AGX Orin: CAN bus does not recover from BUS_OFF state

I know, there is a bunch of threads related to this one, but none of them seem to be solved, so I have to post it once again.

The problem:
If the CAN bus enters BUS OFF state, the transceiver remains in an unoperational state and reports
write: No buffer space available
Hardware: AGX Orin Dev Kit + SN65HVD1050D tranciever
Software: JetPack 5.1.2

How to replicate:
The easiest way to bring the bus into BUS OFF state is to shorten the two CAN wires to each other. I know, that is not very probable for software team, but the shortening is only used for tests.
We have experienced in our real products, that the bus could switch come to this state under certain conditions, that are hard to replicate, and it does not recover, so it is a problem for us.

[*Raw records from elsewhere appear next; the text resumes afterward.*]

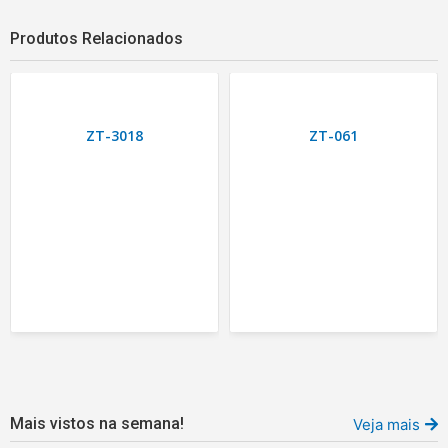
Produtos Relacionados
ZT-3018
ZT-061
Mais vistos na semana!
Veja mais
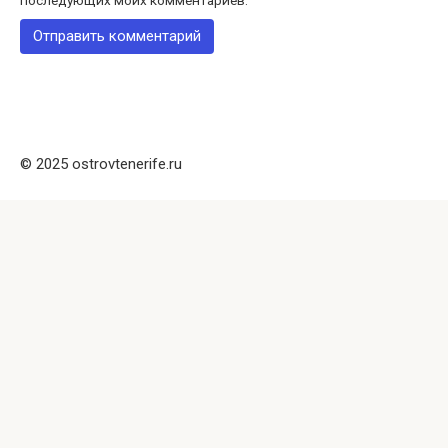
последующих моих комментариев.
© 2025 ostrovtenerife.ru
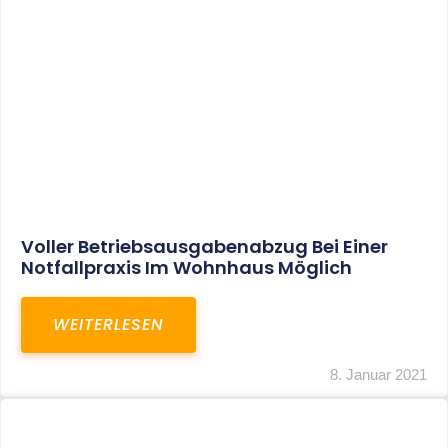
Leistungen
Karriere
Kanzlei
Service
Kontakt
LEISTUNGEN
Restrukturierungs-und Sanierungsberatung
Steuerberatung
Transaktionsberatung
Unternehmensberatung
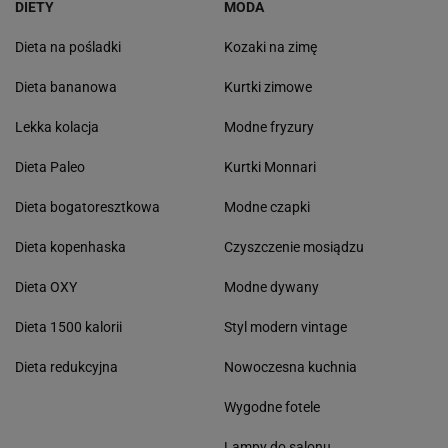
DIETY
MODA
Dieta na pośladki
Kozaki na zimę
Dieta bananowa
Kurtki zimowe
Lekka kolacja
Modne fryzury
Dieta Paleo
Kurtki Monnari
Dieta bogatoresztkowa
Modne czapki
Dieta kopenhaska
Czyszczenie mosiądzu
Dieta OXY
Modne dywany
Dieta 1500 kalorii
Styl modern vintage
Dieta redukcyjna
Nowoczesna kuchnia
Wygodne fotele
Lampy do salonu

When the MTT driver enters this state by whatever reason, and then the fault condition is removed, the driver returns to normal state (ERROR_ACTIVE). It can receive messages, but sending the messages is not possible anymore.

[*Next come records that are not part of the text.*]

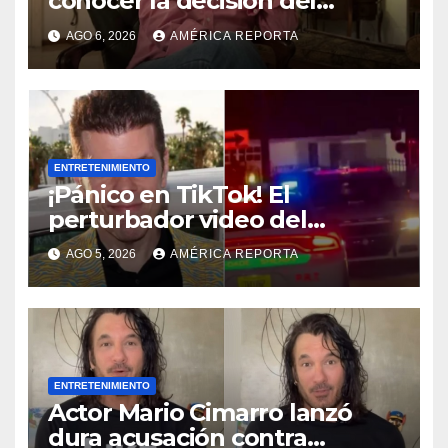
conocer la decisión del
tribunal en su caso
AGO 6, 2026
AMÉRICA REPORTA
ENTRETENIMIENTO
¡Pánico en TikTok! El
perturbador video del
famoso influencer Perez
AGO 5, 2026
AMÉRICA REPORTA
Hilton que obligó a sus fans a
pedir ayuda médica
ENTRETENIMIENTO
Actor Mario Cimarro lanzó
dura acusación contra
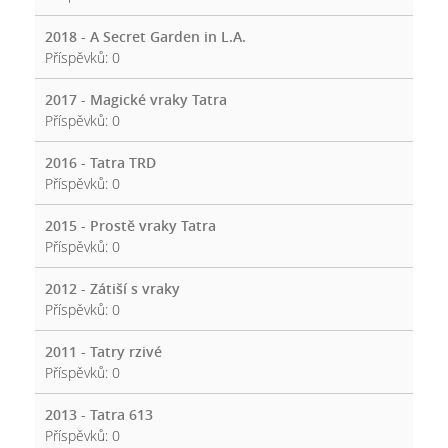
2018 - A Secret Garden in L.A.
Příspěvků:
0
2017 - Magické vraky Tatra
Příspěvků:
0
2016 - Tatra TRD
Příspěvků:
0
2015 - Prostě vraky Tatra
Příspěvků:
0
2012 - Zátiší s vraky
Příspěvků:
0
2011 - Tatry rzivé
Příspěvků:
0
2013 - Tatra 613
Příspěvků:
0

The full functionality of CAN is restored, if the kernel mttcan module is reloaded with rmmod and modprobe, but that is not a valid solution to use in real operations.

Solutions tried so far:

As I said, we do experience this issue in our real-life operations, where we have hundreds of robots running, so this a very hot topic for us.

Hi sergey25,

Do you mean short CAN-TX and CAN-RX? or CAN-H and CAN-L?

Dose this patch not work for your case?

Could you share the result of the following command on your board when you in this state?

$ ip -s -d link show can0

and… do you use ip link set command to re-configure CAN after you recover the “shorten two CAN wires”?
Please share the following information for further check…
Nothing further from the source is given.